Biochar – A Carbon-Negative Future
by Richard Haard in conversation with Larry Williams
One hundred and fifty years of burning fossil fuels has cost us dearly. The addition of carbon dioxide from these stored hydrocarbons is in the process of accelerating global climate change. This destabilization of weather ends a 10, 000 year period during which human development was made possible. How we manage our future use of carbon will determine what our future will be like. Biochar is the only carbon-negative activity that the majority of humanity can participate in.
What Can You Do?
Make some charcoal and bury it in the ground. Really! It sounds easy except that the more attention given to producing charcoal that is biologically active, the better the garden plants like the result, aka Biochar.
Photosynthesis removes carbon dioxide from air and sequesters it by converting it to carbohydrates which are stored in plant tissues. With this conversion of atmospheric CO2 to a solid form, the carbon can be transformed to charcoal to be used in the soil. Some scientists have calculated that adopting this as a global practice can bring a net reduction in our atmospheric carbon over time. (1)
We know that the agricultural use of biochar in soil is beneficial. Our mission is to spread this information and to help develop best practices for the use of biochar in temperate soils. Mainstream researchers are just beginning to publish their field data on temperate climate effects in soil. We are getting confirmation that Biochar improves soil cation exchange capacity, soil pH, emulates organic matter and serves as habitat structure for beneficial fungi, bacteria and very small animals. (2)

Backyard Biochar - Sean’s and Kelpies’s demo programs
Larry and I attended the Richland Regional Biochar Conference in May. With federal grant money in the pipeline, the conference was full of entrepreneurs with visions of making big bucks selling biochar to farmers. We think this is putting the cart ahead of the horse. In our opinion, farmers will never be able to afford charcoal from processors who have high capital, labor and transportation costs. Nevertheless, producing charcoal at the grassroots level is possible.

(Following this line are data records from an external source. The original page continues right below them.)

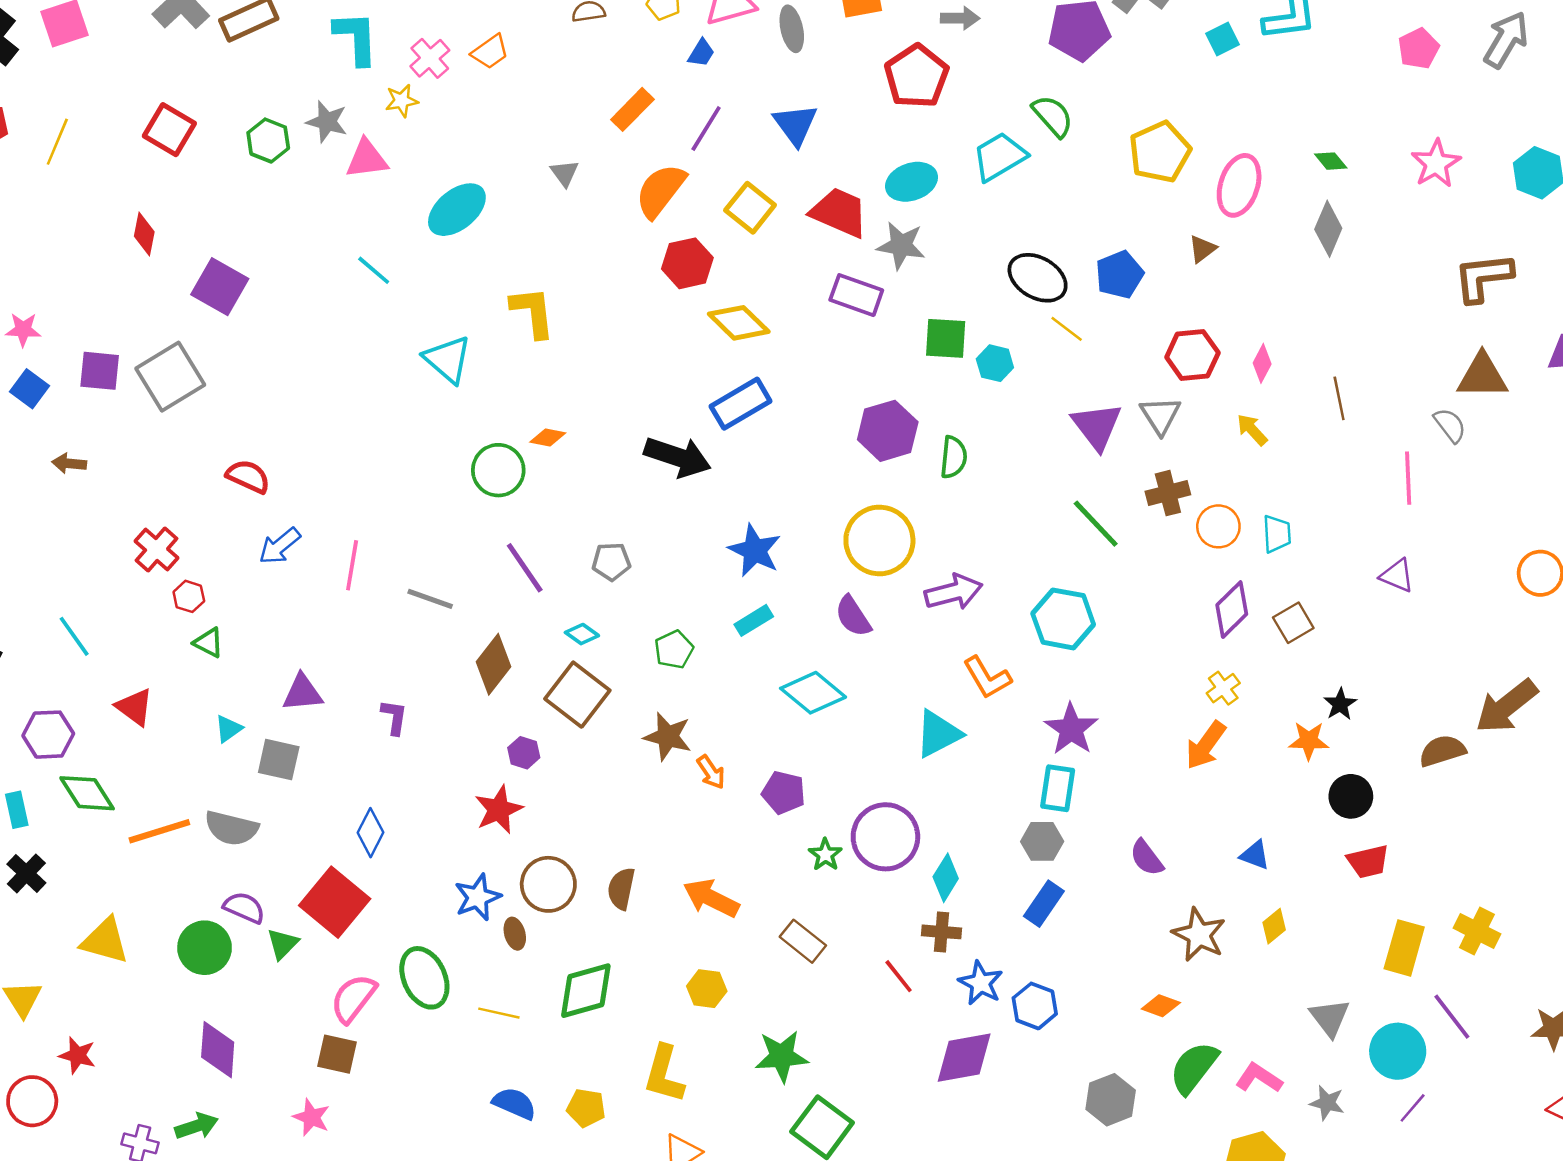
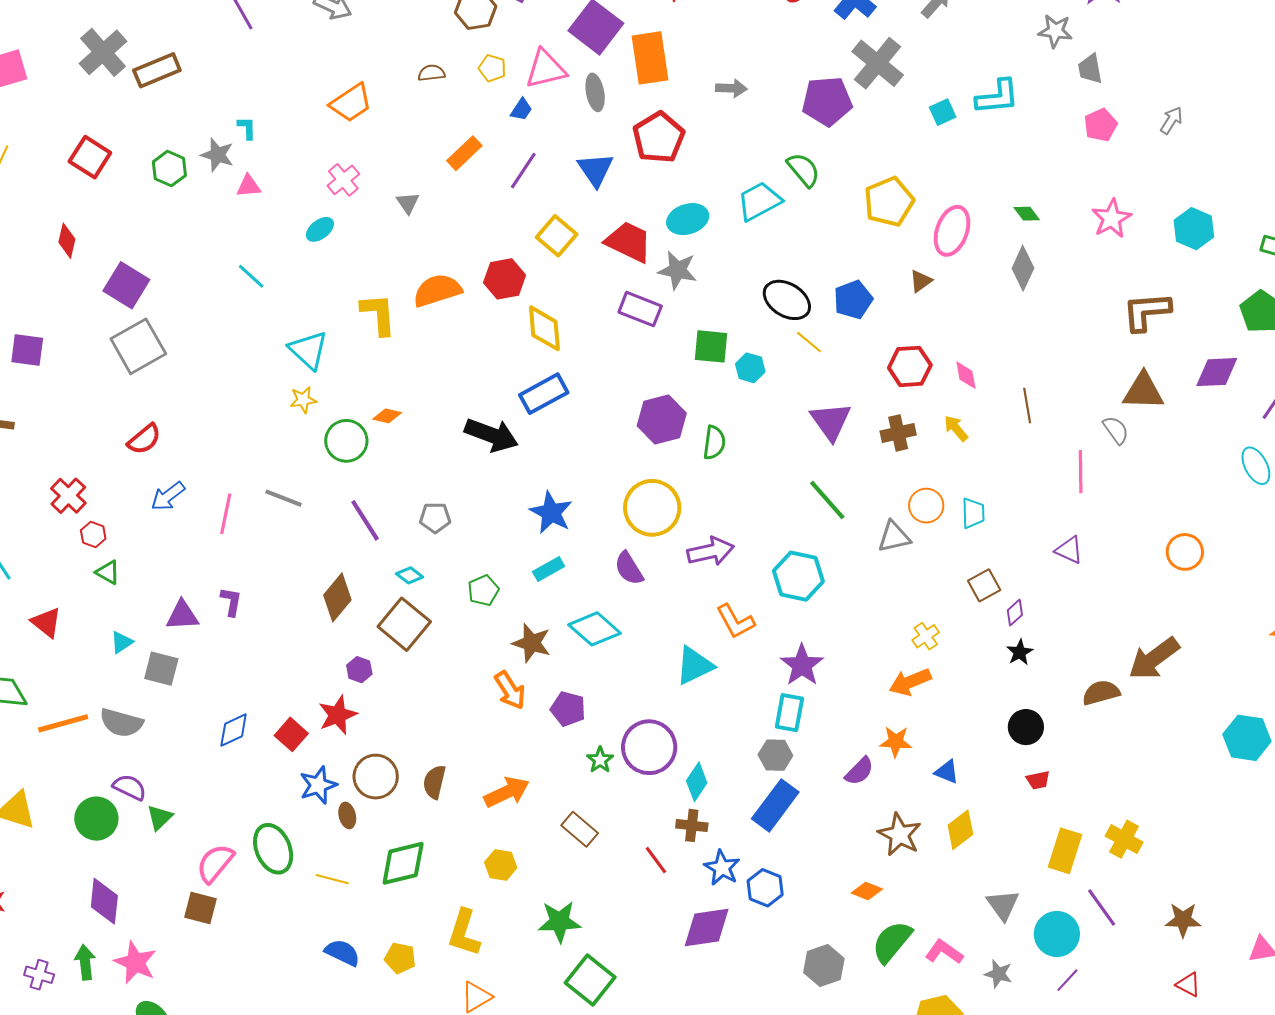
cyan L-shape: (356, 38) -> (247, 128), moved, size x0.5
gray arrow: (1506, 40) -> (1171, 120), size x0.6
orange trapezoid: (490, 52) -> (351, 103), size x1.4
pink cross: (430, 58) -> (343, 180), moved
red pentagon: (917, 76) -> (659, 137), moved
yellow star: (402, 101) -> (303, 400), moved
pink triangle: (367, 159) -> (248, 186), size x0.7
orange semicircle: (660, 191) -> (437, 290), moved, turned 33
cyan ellipse: (457, 210) -> (320, 229), size x0.6
yellow diamond: (739, 323) -> (544, 328), turned 39
pink diamond: (1262, 363) -> (966, 375), turned -40
gray square: (170, 377) -> (138, 346), moved
gray triangle: (1160, 415) -> (894, 537), moved, turned 48
red semicircle: (248, 476) -> (144, 439), turned 114
brown cross: (1168, 493) -> (898, 433), moved
gray line: (430, 599) -> (284, 498), moved
purple diamond: (1232, 610) -> (1015, 613), moved, size x0.6
purple L-shape: (394, 717) -> (231, 602), moved
brown star: (668, 737) -> (532, 643), moved
orange star: (1309, 741) -> (896, 742), moved
orange arrow: (1206, 745) -> (910, 682), turned 30
orange arrow: (711, 772) -> (510, 690), size x1.4
blue diamond: (371, 833) -> (234, 730), turned 36
purple semicircle: (1147, 858) -> (859, 771), turned -100
red trapezoid: (1368, 862) -> (1038, 780), size x0.7
orange arrow: (711, 898) -> (507, 792), turned 126
red square: (335, 902) -> (291, 734), moved, size x0.6
blue rectangle: (1044, 904) -> (775, 805), size x1.4
yellow diamond: (1274, 926) -> (960, 830), size x1.4
pink star: (311, 1117) -> (135, 962), moved, size x1.4
green arrow: (196, 1126) -> (85, 962), turned -80

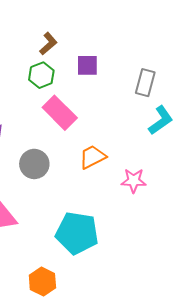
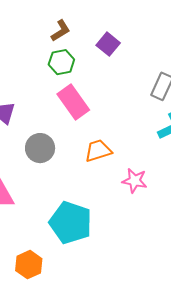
brown L-shape: (48, 44) -> (61, 31), moved
purple square: (87, 65) -> (108, 44), moved, turned 30

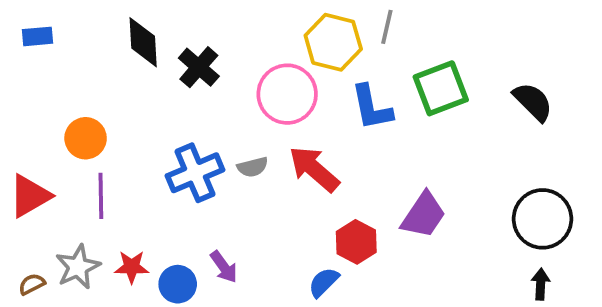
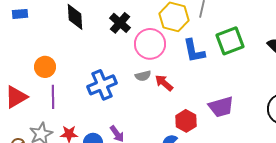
black cross: (199, 67) -> (120, 23), moved
gray semicircle: (253, 167) -> (143, 76), moved
red arrow: (314, 169) -> (164, 83), size x0.7
purple trapezoid: (423, 215) -> (221, 107), turned 40

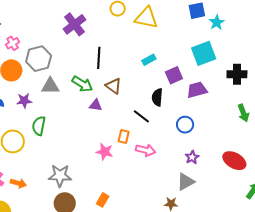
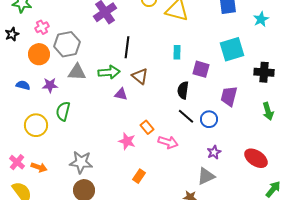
cyan star: (217, 22) -> (261, 19), moved
cyan rectangle: (149, 60) -> (177, 52), turned -64
purple square: (174, 75) -> (201, 69), turned 36
green arrow: (82, 84) -> (109, 72), turned -40
purple trapezoid: (197, 90) -> (229, 96), moved, turned -65
black line: (141, 116) -> (186, 116), moved
orange rectangle: (124, 137) -> (147, 127), turned -56
orange rectangle: (103, 200) -> (139, 176), moved

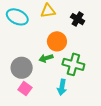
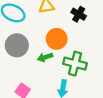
gray circle: (22, 68) -> (17, 45), moved

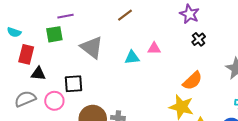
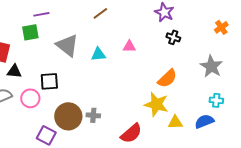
black cross: (199, 39) -> (173, 37), turned -32
cyan triangle: (132, 57) -> (98, 54), moved

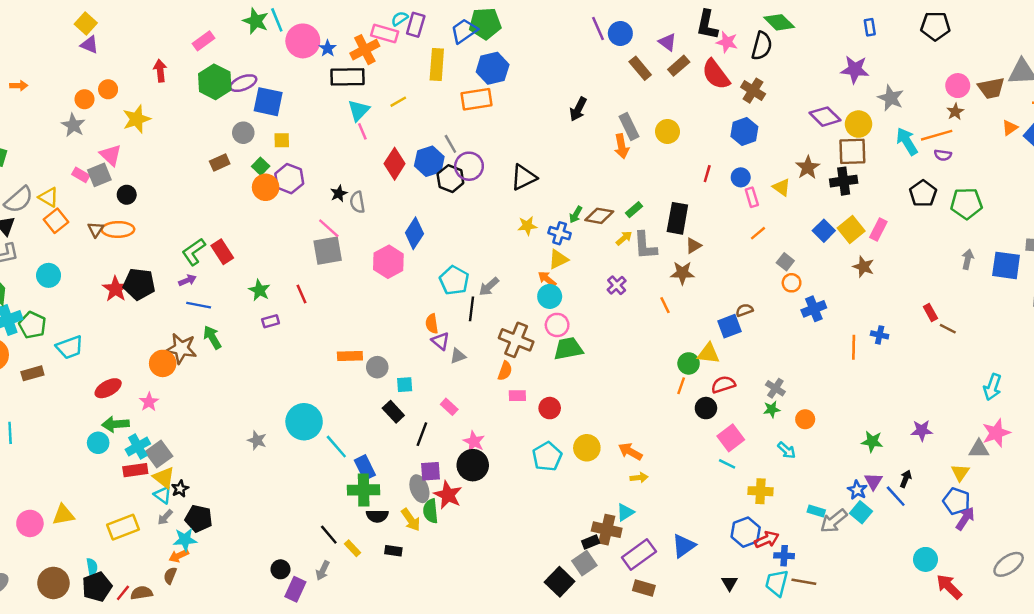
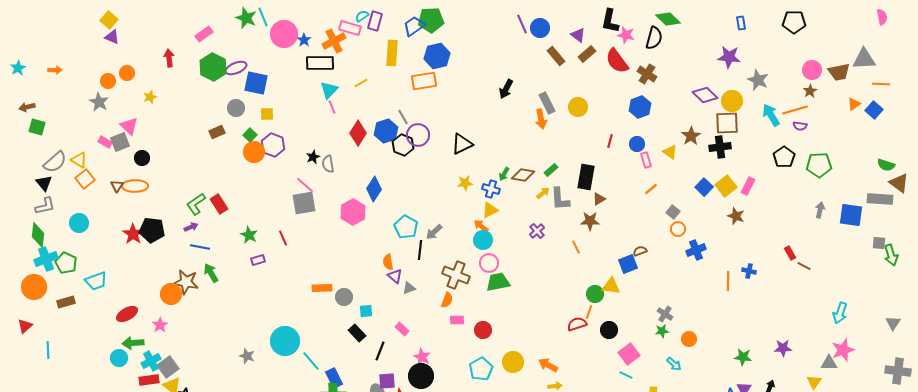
yellow star: (137, 119) -> (150, 97), size x0.6
red semicircle: (723, 385) -> (577, 324), moved

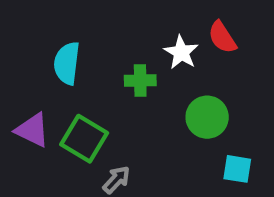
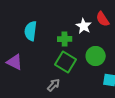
green square: (84, 139) -> (66, 62), moved

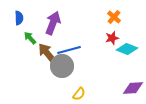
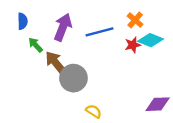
cyan diamond: (127, 49) -> (150, 40), moved
blue line: (69, 50) -> (100, 32), moved
yellow semicircle: (79, 94) -> (94, 111), turned -96

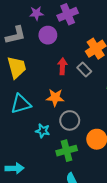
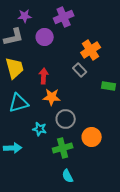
purple star: (36, 13) -> (25, 16), moved
red arrow: (62, 66) -> (44, 76), moved
cyan arrow: (15, 168) -> (13, 148), moved

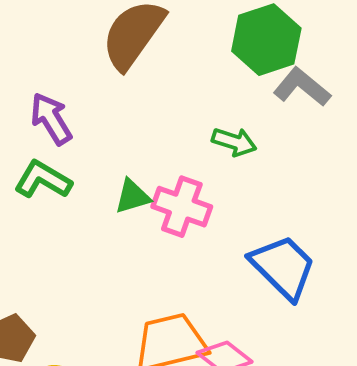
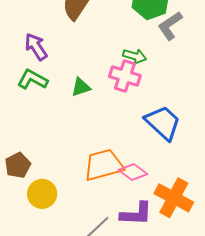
gray L-shape: (302, 87) -> (170, 26), turned -72
pink cross: (182, 207) -> (125, 76), moved

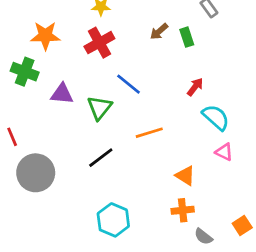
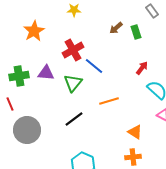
orange star: (45, 36) -> (34, 31), turned -30
red cross: (99, 43) -> (73, 50), moved
green cross: (25, 72) -> (19, 76), moved, turned -30

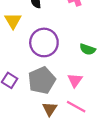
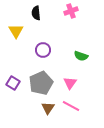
purple circle: (44, 42) -> (43, 50), size x0.6

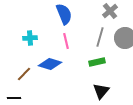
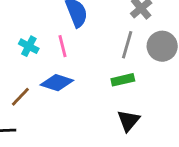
cyan cross: (30, 38) -> (29, 46), turned 32
pink line: (66, 41) -> (62, 46), moved

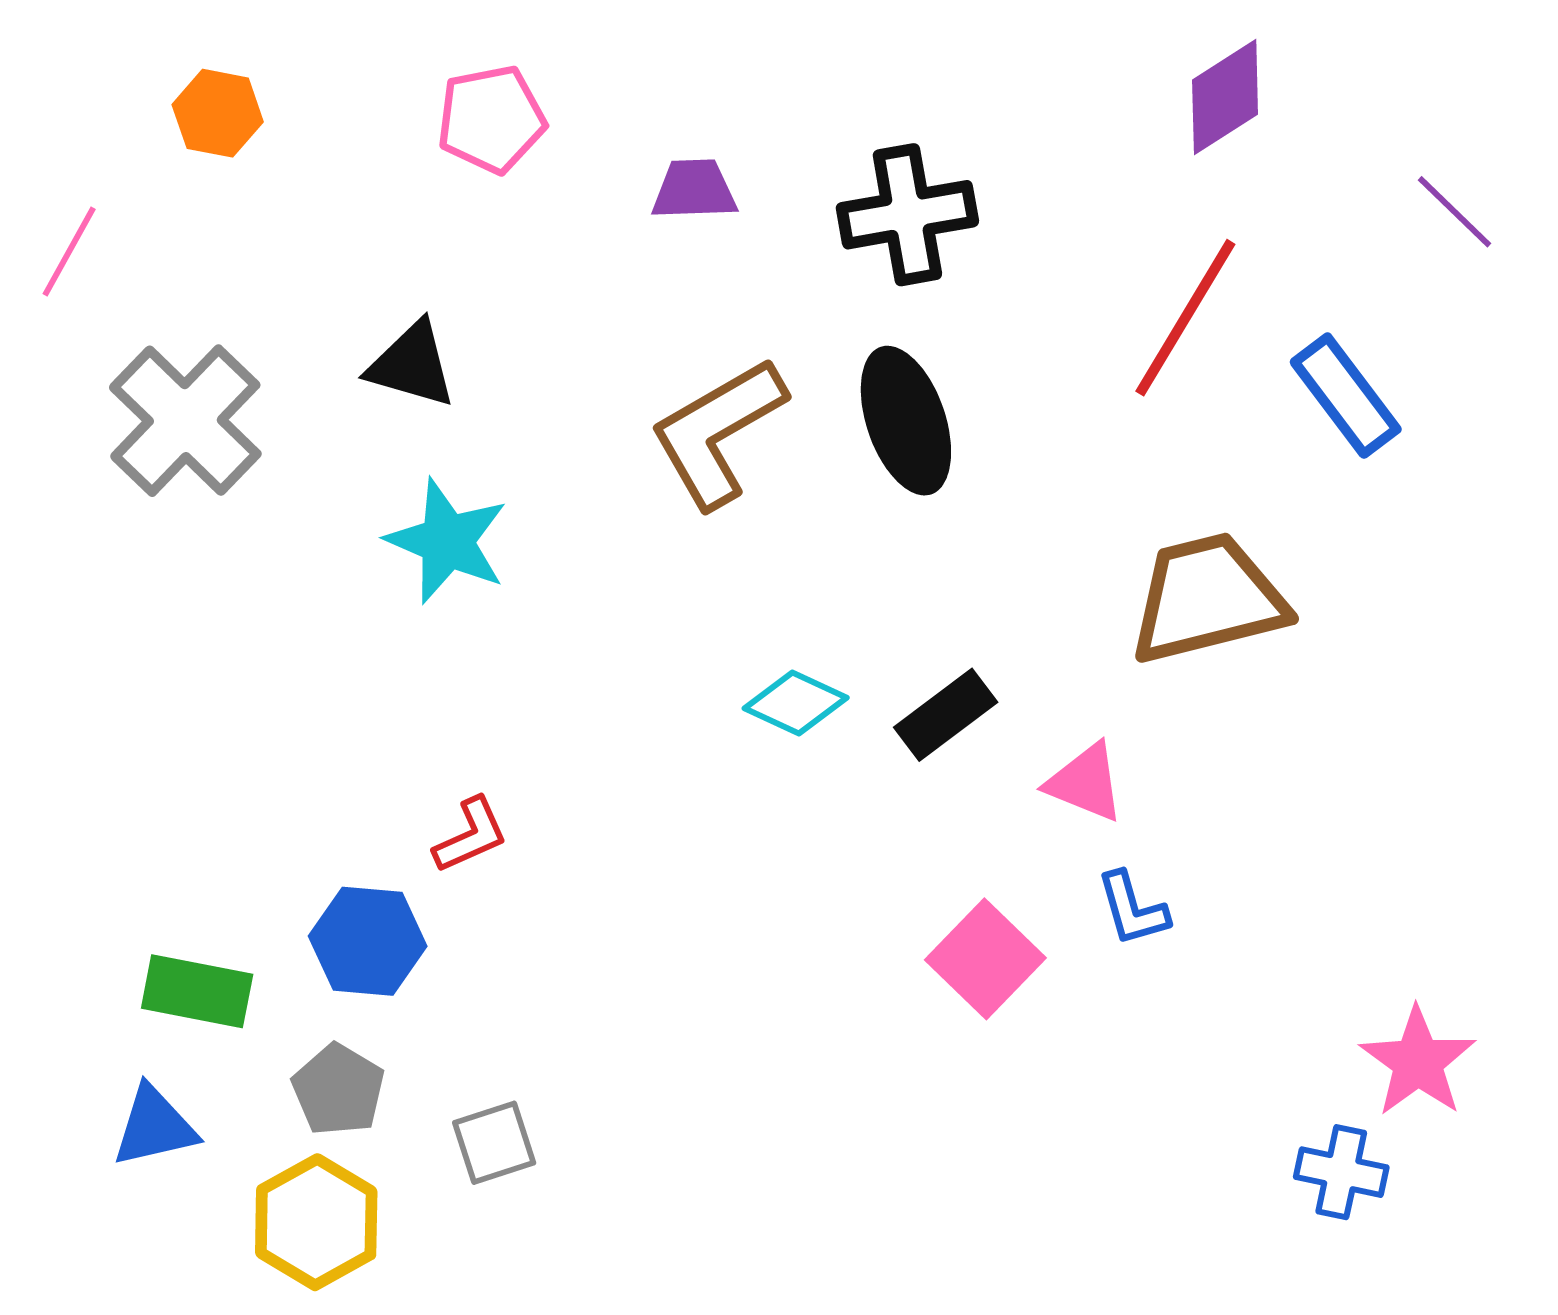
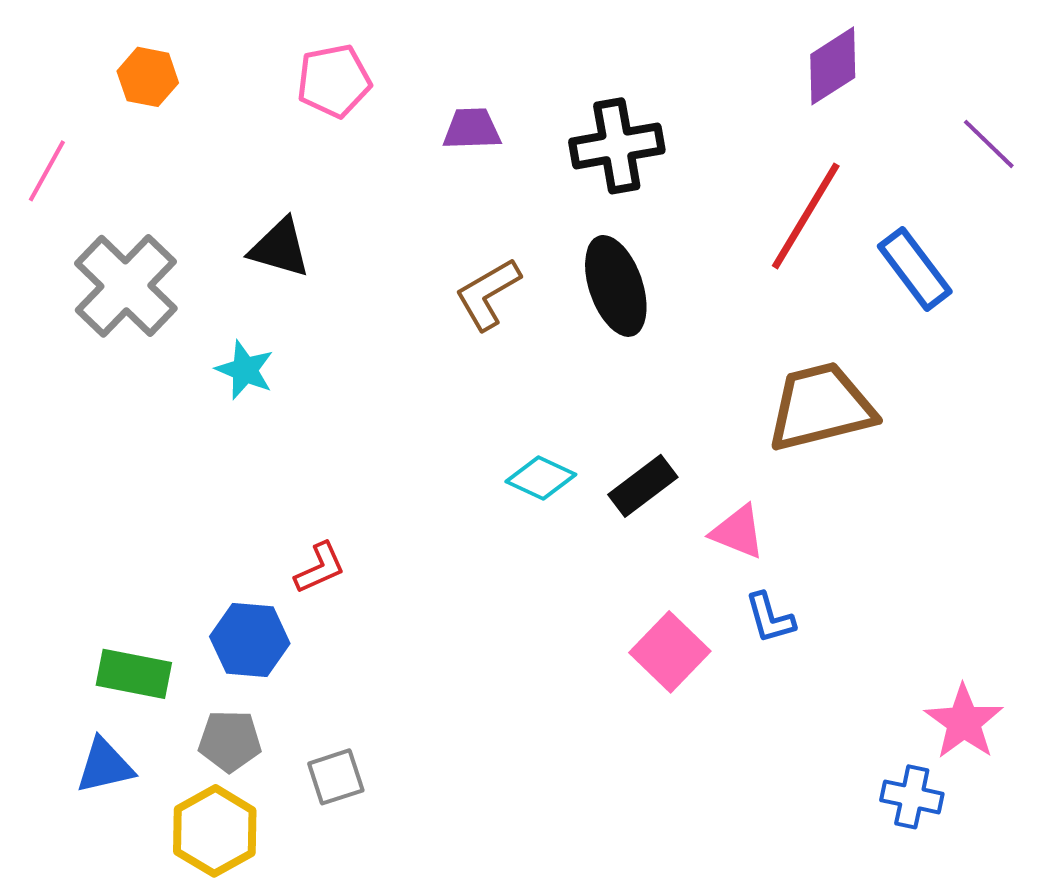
brown L-shape: (718, 432) -> (488, 294), size x0.7
cyan star: (447, 541) -> (245, 370), moved, size x0.7
gray pentagon: (338, 1090) -> (230, 741), turned -30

We intend to show farmers and gardeners how to make their own biochar from agricultural and forest debris, making this a true grass roots movement. Kelpie Wilson’s presentation (4) demonstrating small scale pyrolysis was best example of this approach at the conference. Comparing the costs of the two scales of production, backyard (Kelpie and Seachar) and industrial, Kelpie’s kiln cost around $350 to produce and the industrial scale kilns cost upwards of $1,000,000 per model. Sean Barry’s farm scale kiln, which we will be demonstrating, can produce a thousand pounds of charcoal per day for under $4000 investment. This is a kiln suited to Fourth Corner Nurseries scale of production, where we can convert our dry organic waste to biochar and apply it directly to the soil rather than burn it.
The development of industrial scale markets will be difficult, because of the capital, labor and transportation costs involved. By contrast, onsite production for growers will give farmers and gardeners hands-on experience making biochar and learning the benefits of biologically active charcoal.
Making charcoal into biochar: Hydrophobic vs. hydrophilic
Currently, industrially produced charcoal is different from biochar and the process is not geared for making biochar. It turns out that charcoal made at higher temperatures they use, 600 – 800 C, does not produce charcoal that is as useful as material pyrolyzed at 400 degrees C or less.
When the charcoal is first removed from kiln it is coated with an organic sheen which makes it water repellent. Before hydrophobic charcoal is useful microbes need to break down this water repellant layer. Because this takes energy from the productive activity of the microbes, putting hydrophobic charcoal into soil will result in reduced production.
The task, then, is to serve the nutrients to the microbes as they like it. This means getting the charcoal to absorb water which opens up spaces where beneficial microbes can take up residence and makes it possible for the char to adsorb valuable nutrients. Converting hydrophobic charcoal into hydrophilic charcoal before use assures immediate biological function in the soil. There is more than one way to make the conversion.
Rich’s study began with hydrophobic charcoal and has had the best results where charcoal was combined with compost in three crop years of field trials involving fertilizer, compost and biochar. This years’ buckwheat cover crop in the compost/ charcoal trial is quite impressive, but it has taken time for the differences to clearly manifest themselves.
In Larry’s work, by contrast, the charcoal was converted through composting before use in the garden. He demonstrated immediate positive results. Larry composts in well rotted wood chips wetting with a mixture of rainwater and very diluted urine. Rich has subsequently accomplished the same thing by leaving hydrophobic charcoal mixed with hay and urea under a tree all winter.
References
1. Johannes Lehmann, A Handful of Carbon, Nature 447:10 May 2007.
4. Kelpie Wilson, Backyard Biochar, edited clip of her presentation in Richland.